Enclave Jazz Records

* * * * Recommended

Noble (ts, congas, djembe, cajon, cowbell); Cline (acc grand p, Fender Rhodes, bombo, claves, cowbell); Fernando Huergo (elec b); Steve Langone (d, chocalho, pandeiro)

Rec: 2007-8


CD Review: Review will appear in the March of “Jazzwise” Magazine London England.

Their previous album (“Enclave” on Zoho) missed this writer’s 2005 Top Ten by just one place. This new effort, on their own label, is possibly even better.

Enclave implies “the enclosed, the separate, the uncommon community”: Diaspora – “speaking to the dispersion of that community, its casting out, its seeding forth”. What this boils down to is one of the tightest, most talented four-piece groups I can remember performing Afro-Atlantic music which embraces Afro-Cuban chant, North American funk, Brazilian chorinho, salsa etc all played with the feel and fire that can only come from musicians totally dedicated to extending the boundaries of jazz and coming up with music that is absolutely distinctive.

Rebecca, given her first grand piano at the age of eleven, is a highly inventive constantly self-challenging keyboardist, while Hilary has a big fat tone on tenor and is equally effective on his flute tracks. Huergo’s electric bass is excited and exciting, while Langone locks into whatever beat is going on and never lets up.

Arguably the standout track is “Iya Modupue”, based on a legendary Afro-Cuban chant, which Chano Pozo utilised with the Dizzy Gillespie big band. The interplay here between tenor, piano, electric bass and percussion is quite astonishing. Two of the other best tracks, all of which have different time meters, often many occurring during the same tune, are the opening “Crossroads” and the closing “Blue Cross”, employing cross rhythms, which inspire some of the most heated playing, while the funk track (“A-Frayed”) shows off Rebecca’s love of P-Funk.
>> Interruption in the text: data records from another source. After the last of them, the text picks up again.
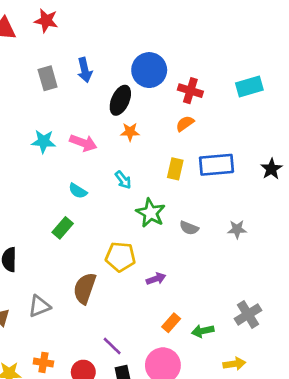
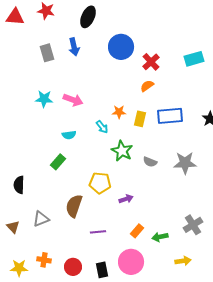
red cross: (190, 91) -> (151, 62), turned 30
black ellipse: (120, 100) -> (88, 17), moved
orange star: (130, 132) -> (119, 112), moved
cyan semicircle: (78, 191) -> (69, 135), turned -40
gray star: (237, 229) -> (185, 163), size x1.6
purple line: (112, 346) -> (98, 232), moved, turned -49

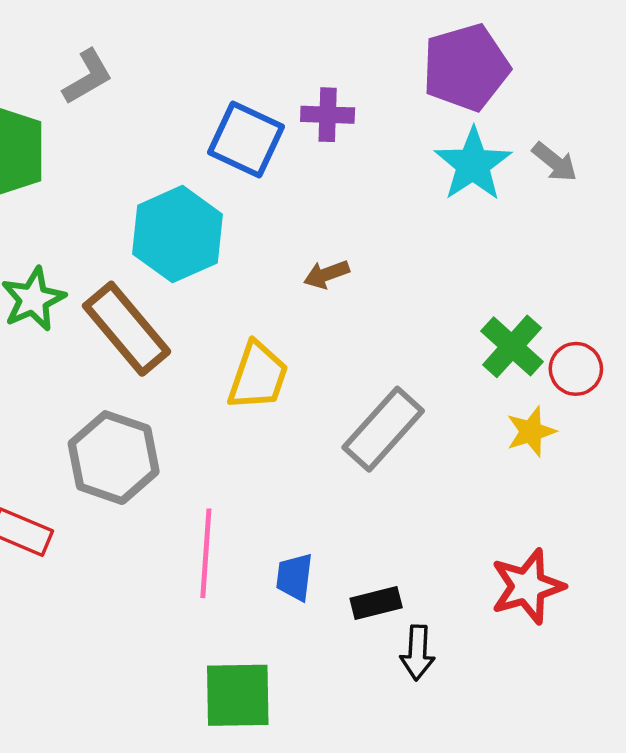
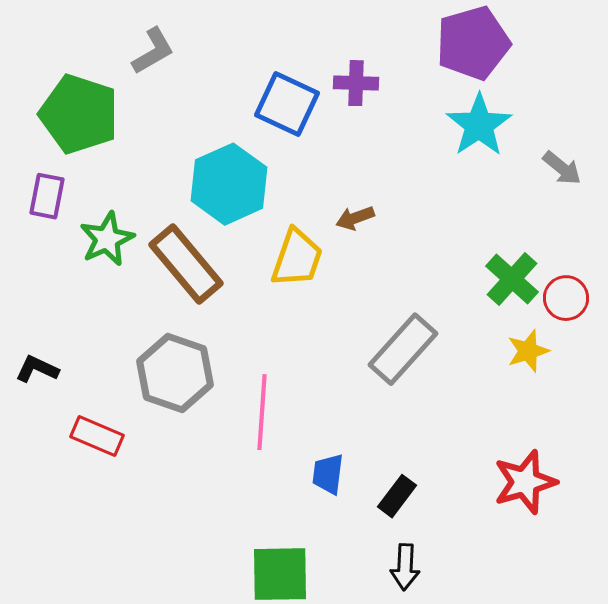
gray arrow: (555, 162) -> (562, 168), moved
yellow trapezoid: (258, 376) -> (297, 258), moved
pink line: (206, 553) -> (262, 412), moved
black rectangle: (376, 603) -> (397, 496), turned -39
black arrow: (417, 653) -> (405, 567), moved

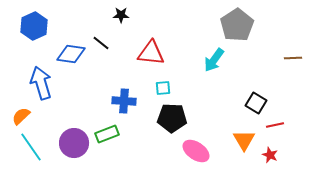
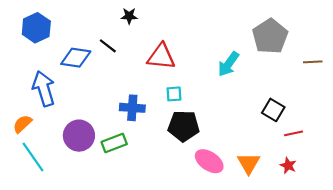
gray pentagon: (237, 25) -> (270, 36), moved
orange triangle: (244, 140) -> (249, 163), moved
purple circle: (74, 143) -> (79, 136), moved

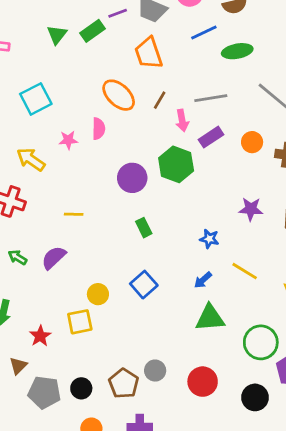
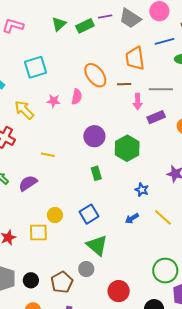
orange trapezoid: (149, 53) -> (135, 58), moved
brown line: (160, 100) -> (124, 84), turned 48
green hexagon: (176, 164) -> (127, 148), moved
green triangle: (210, 318) -> (97, 245), moved, turned 35
gray circle: (155, 371) -> (86, 269), moved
Hilary shines on his moving jazz ballad, “Nameless”.

The group’s music is, in its own totally different way, as complex and distinctive as that of Dafnis Prieto, who is deservedly getting so much praise. Cline and Noble deserve similar acceptance. And if you go to New York, the place at which to hear them is The Iridium. Their music is something special.